First, is the set up: "Then she asked what I was having for dinner. Still using her best “I hate you” voice. I told her I was having leftovers." I have seen her use this particular method to set you up, many times last year. It starts with her getting you to serve her a meal.

Going into manipulation #1: "She said IF I made her some, could I leave it outside the door".

Rationalization #1: "(not a direct request)"

" I immediately said absolutely not, if she wants me to serve her dinner, she has to at least say thank you to my face". It appears that you totally miss how you are being played (manipulated). You want to make her thank you to your face. That would be fine, except you miss the bigger picture of how you are doing her bidding to get a measly thank-you.

Manipulation #2: "she then texted what about xx or XX? (Options for take out)".

Rationalization #2: "My anxiety was so high yesterday I had trouble eating much and I thought this sounded good".

Manipulation #3: "She said we should order online and I should come look at the menu with her".

By this time, you appear to stop rationalizing, and just do what she says. It must be very draining to live in this type of situation.

Manipulation #4: "So I went back down, the door is now open, and went into the room where she was laying in the bed, in only underwear". "So we made our order and off I went to pick it up".

"Back to the story, she was on the game chat playing with her and I brought the food in.

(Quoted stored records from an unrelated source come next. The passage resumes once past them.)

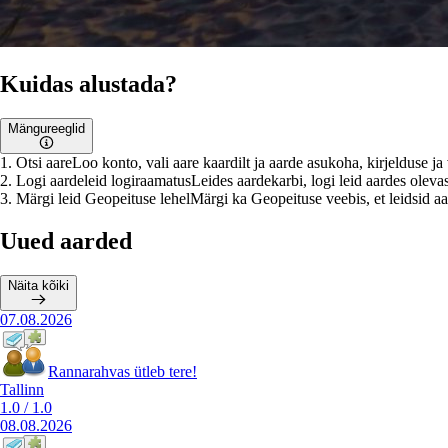
Kuidas alustada?
Mängureeglid
1
.
Otsi aare
Loo konto, vali aare kaardilt ja aarde asukoha, kirjelduse j
2
.
Logi aardeleid logiraamatus
Leides aardekarbi, logi leid aardes olevas
3
.
Märgi leid Geopeituse lehel
Märgi ka Geopeituse veebis, et leidsid aar
Uued aarded
Näita kõiki
07.08.2026
Rannarahvas ütleb tere!
Tallinn
1.0
/
1.0
08.08.2026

She said thank you and I immediately went upstairs to eat". So, you got your thank-you, but look at the hoops she made you jump through before getting a measly thank-you.

Four times she manipulated you in a few short minutes, and it was all hooked to you serving her that meal. I hope you can understand that the meal was not important to her. That was simply a tool she used to play the manipulation game. You get distracted by other things, like the phone.......or making her say thank-you to your face. But let me tell ya, this girl was in full control here, and enjoys playing you.

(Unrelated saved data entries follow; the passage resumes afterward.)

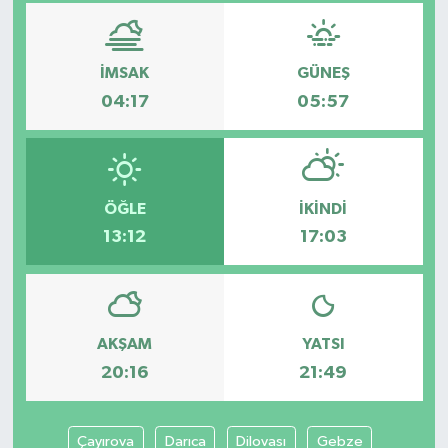
İMSAK
GÜNEŞ
04:17
05:57
ÖĞLE
İKINDI
13:12
17:03
AKŞAM
YATSI
20:16
21:49
Çayırova
Darıca
Dilovası
Gebze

I simply point this out. It is not to harass you. If it helps you see how she works you, where she starts, and how you give yourself permission to follow whatever she says.........then hopefully, that is the beginning of awareness and being your own person. I am not beating you down (((44))). I am not saying you are less of a man. Sometimes we all experience a certain blindness to those we love.


My heart goes with you as you attend the memorial services for your grandfather.


It is not about what you feel should work in your M. It is about doing the work that gets the right results. Do what works!